2. Cost of Temp2+Temp3: 10 * 3 = 30
  Use indexed nested loop join and combine it with the selection on tdate as follows: the index on Transaction is on the pair of attributes (store,tdate); the join condition involves just store; however, the selection also gives us the tdate value; so, for each store, we can form an index key (store,tdate) and do an index lookup. Since there are 10 tuples in the result of Temp1, we will perform 10 index lookups on Transaction. Each index lookup will yield 10 results (we are given that 10 items are sold in each store on each day). Since the Transaction data file is sorted (clustered) by store (then tdate), and there are 25 tuples per page, all 10 tuples will likely be on a single page (worst case 2 pages). The B+tree index is depth 2, so there are 2 index page reads and 1 data page read for each index lookup (i.e. 3 page reads). Since we perform 10 index lookups, this gives a total of 30 reads, which produces 100 tuples.

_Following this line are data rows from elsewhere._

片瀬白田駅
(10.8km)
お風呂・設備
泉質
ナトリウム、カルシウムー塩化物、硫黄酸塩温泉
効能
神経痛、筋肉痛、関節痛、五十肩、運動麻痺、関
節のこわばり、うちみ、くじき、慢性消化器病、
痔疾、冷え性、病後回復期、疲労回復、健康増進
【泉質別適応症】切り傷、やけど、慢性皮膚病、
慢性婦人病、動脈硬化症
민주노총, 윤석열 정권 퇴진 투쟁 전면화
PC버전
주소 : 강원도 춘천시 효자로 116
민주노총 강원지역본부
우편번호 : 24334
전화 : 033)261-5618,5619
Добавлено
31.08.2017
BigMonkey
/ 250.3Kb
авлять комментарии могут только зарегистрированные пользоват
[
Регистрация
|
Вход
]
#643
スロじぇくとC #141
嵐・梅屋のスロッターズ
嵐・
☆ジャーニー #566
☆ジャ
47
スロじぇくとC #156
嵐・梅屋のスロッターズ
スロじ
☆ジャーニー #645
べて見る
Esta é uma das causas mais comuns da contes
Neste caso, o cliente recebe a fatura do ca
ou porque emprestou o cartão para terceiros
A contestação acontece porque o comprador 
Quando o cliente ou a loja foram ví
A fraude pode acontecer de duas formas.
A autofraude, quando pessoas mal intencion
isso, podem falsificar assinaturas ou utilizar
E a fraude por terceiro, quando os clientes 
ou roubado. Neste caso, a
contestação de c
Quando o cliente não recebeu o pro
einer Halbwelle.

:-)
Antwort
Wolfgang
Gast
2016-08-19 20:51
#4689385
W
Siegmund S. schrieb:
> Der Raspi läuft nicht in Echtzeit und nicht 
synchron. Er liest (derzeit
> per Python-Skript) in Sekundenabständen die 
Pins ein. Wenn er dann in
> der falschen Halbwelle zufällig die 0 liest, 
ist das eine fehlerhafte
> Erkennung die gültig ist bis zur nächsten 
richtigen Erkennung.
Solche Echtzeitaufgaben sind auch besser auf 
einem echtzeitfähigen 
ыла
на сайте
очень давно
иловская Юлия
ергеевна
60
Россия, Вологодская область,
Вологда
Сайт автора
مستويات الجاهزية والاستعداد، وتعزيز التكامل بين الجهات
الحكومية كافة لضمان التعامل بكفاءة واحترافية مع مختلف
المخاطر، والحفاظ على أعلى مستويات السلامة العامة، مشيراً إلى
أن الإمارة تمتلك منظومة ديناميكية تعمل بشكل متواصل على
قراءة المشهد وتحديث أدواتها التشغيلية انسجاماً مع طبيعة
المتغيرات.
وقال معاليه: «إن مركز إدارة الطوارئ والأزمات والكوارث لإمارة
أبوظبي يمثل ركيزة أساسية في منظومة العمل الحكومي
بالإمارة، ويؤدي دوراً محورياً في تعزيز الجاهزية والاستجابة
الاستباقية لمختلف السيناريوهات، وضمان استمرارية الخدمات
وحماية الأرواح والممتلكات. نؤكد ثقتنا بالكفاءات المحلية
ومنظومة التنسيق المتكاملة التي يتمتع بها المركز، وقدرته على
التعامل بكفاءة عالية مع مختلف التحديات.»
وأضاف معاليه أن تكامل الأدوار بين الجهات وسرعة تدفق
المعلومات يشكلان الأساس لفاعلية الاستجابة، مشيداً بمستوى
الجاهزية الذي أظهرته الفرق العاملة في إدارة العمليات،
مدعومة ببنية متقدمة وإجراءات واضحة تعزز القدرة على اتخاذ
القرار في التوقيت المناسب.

3. Cost of Temp4: 100 * 1 = 100
  The join between Temp3 and Item can also use an index nested loop join, based on the fact that Item is hashed on the iname value, and each tuple from Temp3 gives us an item value to use as a hash key. For each of the 100 tuples from Temp3, we do a hash access to the page containing the matching tuple (there will be only 1 matching tuple, since iname is a key). This requires exactly 100 page reads.
Total cost is the sum of these: 4 + 30 + 100 = 134 page reads.

Note that we ignore the cost of the projection in the above calculation. We can do this because we generally ignore the cost of writing results (especially in the context of comparing relational algebra expressions for a given query, since all expressions produce the same result). Also, we don't need to worry about filtering duplicates in this case, since the query didn't ask for it (i.e. not select distinct).